THE FUTURE FOR HYDRATION HEALTH IN YOUTH SPORT

It is essential to appreciate the key complex psychobiological systems that are central to managing the ongoing interplay between maintaining water balance and the numerous concomitant factors challenging hydration status in youth sport. Respectively, the corresponding relationships and risks to performance and health (acutely and long-term) cannot be accurately interpreted or anticipated by solely evaluating discrete hydration metrics, especially when the youth athletes under observation are removed from the natural sport environment for testing and assessment. Accordingly, to fully recognize the extensive role and contribution of hydration to youth athletes’ health and sustainable sport participation and performance, a contemporary approach utilizing multi-domain, complex systems and state-of-the-art tools and methods is warranted. Moreover, the research needs to go beyond simply identifying risk factors to achieving insights that would enable real-world implementation of advanced pattern recognition and flexible predictive classification modelling, thus providing more informed decision support (Bittencourt et al., 2016, Lopez-Valenciano et al., 2018).
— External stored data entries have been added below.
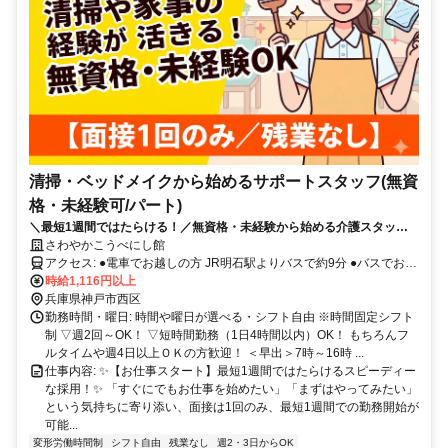
清掃・ベッドメイクから始めるサポートスタッフ(無資
格・未経験可/パート)
＼最短1週間ではたらける！／無資格・未経験から始める介護スタッフ♪
週2日〜＆WワークもOK！
さわやかこうべにし館
アクセス: ●電車でお越しの方 JR明石駅よりバスで約9分 ●バスでお越
しの方 ヴェルデ玉津バス停より徒歩約2分 ════════════ ▶
時給1,116円以上
車・バイク通勤OK（無料駐車場あり） ※ガソリン代支給（距離40キ
兵庫県神戸市西区
ロで最大2万円） ▶交通費実費支給（上限20,000円／月）
勤務時間・曜日: 時間や曜日が選べる・シフト自由 ※時間固定シフト
制 ▽週2回～OK！ ▽短時間勤務（1日4時間以内）OK！ もちろんフ
ルタイムや週4日以上ＯＫの方歓迎！ ＜早出＞7時～16時 ...
仕事内容: ✨【お仕事スタート】最短1週間ではたらけるスピーディー
な採用！✨ 「すぐにでもお仕事を始めたい」「まずはやってみたい」
という気持ちに寄り添い、面接は1回のみ、最短1週間での勤務開始が
可能...
変形労働時間制
シフト自由
残業なし
週2・3日からOK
More wide-ranging insights and corroborated perspectives resulting from this forward-thinking modern holistic approach will reduce the gap between research discovery in the laboratory and general acceptance and uptake of recommendations and guidelines (Finch, 2017). The emerging rigorously validated models will then be aptly translated to an assortment of new corresponding practical and evidence-informed applications for coaches, health care professionals and parents. With simple and seamless utility, individuals will be widely and independently enabled to clarify and thus mitigate their hydration-related challenges and consequent health risks (Dolci et al., 2022). Universal recognition and integration of this contemporary paradigm will be essential in making hydration and hydration health justifiably and routinely more prominent for youth athletes and those responsibly overseeing them.

PRACTICAL RECOMMENDATIONS

  • Youth athletes and those adults overseeing them should appreciate the fundamental role of hydration beyond only during sport participation and always maintain an emphasis on sound hydration habits and behaviors throughout each day.
  • Hydration needs progressively increase across adolescence, as youth athletes grow, mature and develop as athletes and in their sport(s). Accordingly, preparation, during sport activities, and recovery hydration strategies should be in parallel more deliberate and robust and increasingly responsibly managed by the athlete.
  • Despite the advent and rapid evolution of modern technologies for conveniently monitoring hydration status, these novel and intriguing devices should not supplant self-monitoring of body weight changes incurred during training and competition and first-morning urine to generally gauge one’s sport-related hydration needs and daily rehydration effectiveness.

SUMMARY

Hydration plays a key role for all youth athletes, where sound daily hydration management is central to sport performance and safety, along with generally facilitating learning and setting the stage for long-term health and well-being as an adult. A broad multi-domain network systems approach, using state-of-the-art technology, will enable a more optimal development and reinforce the valid utility of tools and applications designed to seamlessly track hydration status, as well as provide clarity to the underlying role of hydration in supporting acute and chronic health and mitigating disease risk.

The views expressed are those of the author and do not necessarily reflect the position or policy of PepsiCo, Inc.